### [What is expected]
Search the material for the string "Uniwersytetu", then return every line where it is found.

### [Data for analysis]
════════════════════
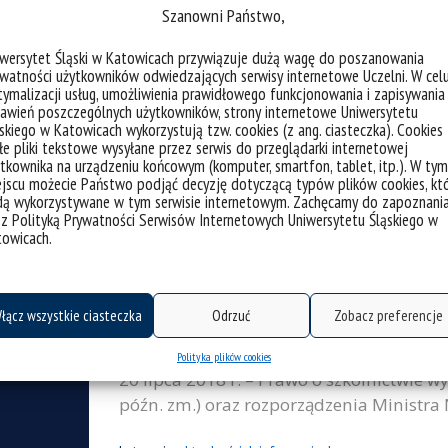
kategorie:
aktualności
informacje
transform4europe
Szanowni Państwo,
tagi :
kursy
licencjat
rejestracja
semestr letni
stu
iwersytet Śląski w Katowicach przywiązuje dużą wagę do poszanowania
watności użytkowników odwiedzających serwisy internetowe Uczelni. W cel
ymalizacji usług, umożliwienia prawidłowego funkcjonowania i zapisywania
awień poszczególnych użytkowników, strony internetowe Uniwersytetu
skiego w Katowicach wykorzystują tzw. cookies (z ang. ciasteczka). Cookies
e pliki tekstowe wysyłane przez serwis do przeglądarki internetowej
tkownika na urządzeniu końcowym (komputer, smartfon, tablet, itp.). W tym
jscu możecie Państwo podjąć decyzję dotyczącą typów plików cookies, kt
dą wykorzystywane w tym serwisie internetowym. Zachęcamy do zapoznani
 z Polityką Prywatności Serwisów Internetowych Uniwersytetu Śląskiego w
Stypendium Ministra Edukacji i Nau
towicach.
studentów na rok akademicki 202
łącz wszystkie ciasteczka
Odrzuć
Zobacz preferencje
Informacja w sprawie trybu ubiegania s
2023/2024 dla studentów Na podstawie: 93,
Polityka plików cookies
20 lipca 2018 r. – Prawo o szkolnictwie wy
późn. zm.) oraz rozporządzenia Ministra N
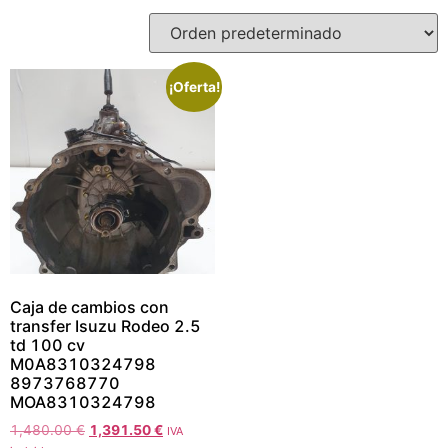
¡Oferta!
Caja de cambios con
transfer Isuzu Rodeo 2.5
td 100 cv
M0A8310324798
8973768770
MOA8310324798
1,480.00
€
1,391.50
€
IVA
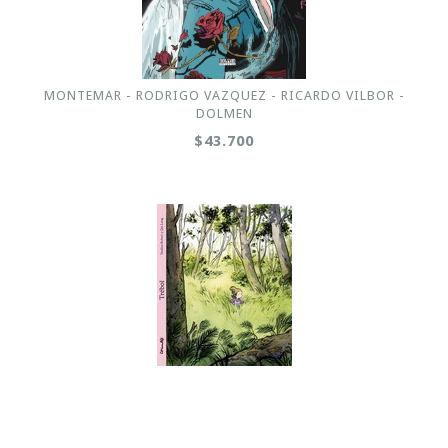
MONTEMAR - RODRIGO VAZQUEZ - RICARDO VILBOR -
DOLMEN
$43.700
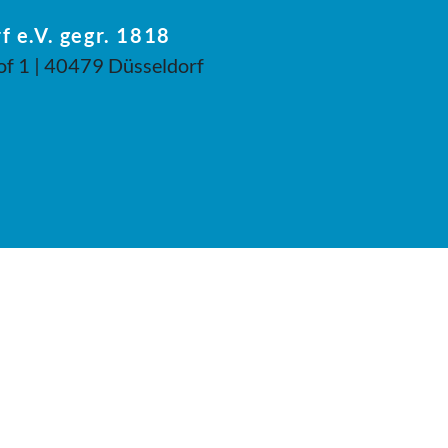
f e.V. gegr. 1818
of 1 | 40479 Düsseldorf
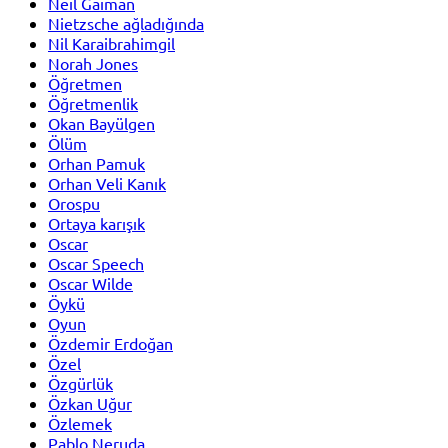
Neil Gaiman
Nietzsche ağladığında
Nil Karaibrahimgil
Norah Jones
Öğretmen
Öğretmenlik
Okan Bayülgen
Ölüm
Orhan Pamuk
Orhan Veli Kanık
Orospu
Ortaya karışık
Oscar
Oscar Speech
Oscar Wilde
Öykü
Oyun
Özdemir Erdoğan
Özel
Özgürlük
Özkan Uğur
Özlemek
Pablo Neruda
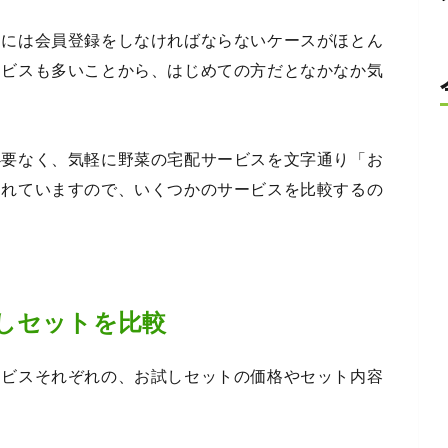
るには会員登録をしなければならないケースがほとん
ービスも多いことから、はじめての方だとなかなか気
必要なく、気軽に野菜の宅配サービスを文字通り「お
されていますので、いくつかのサービスを比較するの
しセットを比較
ービスそれぞれの、お試しセットの価格やセット内容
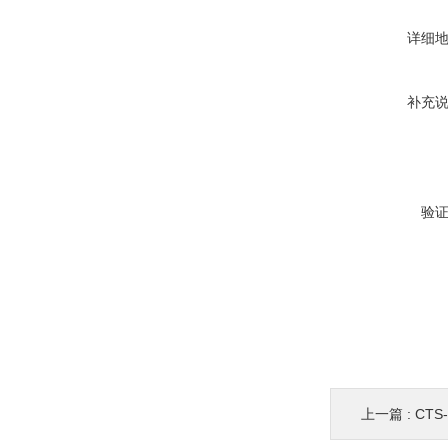
详细
补充
验
上一篇 :
CT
════════════════════
### [Response]
awień poszczególnych użytkowników, strony internetowe Uniwersytetu
 z Polityką Prywatności Serwisów Internetowych Uniwersytetu Śląskiego w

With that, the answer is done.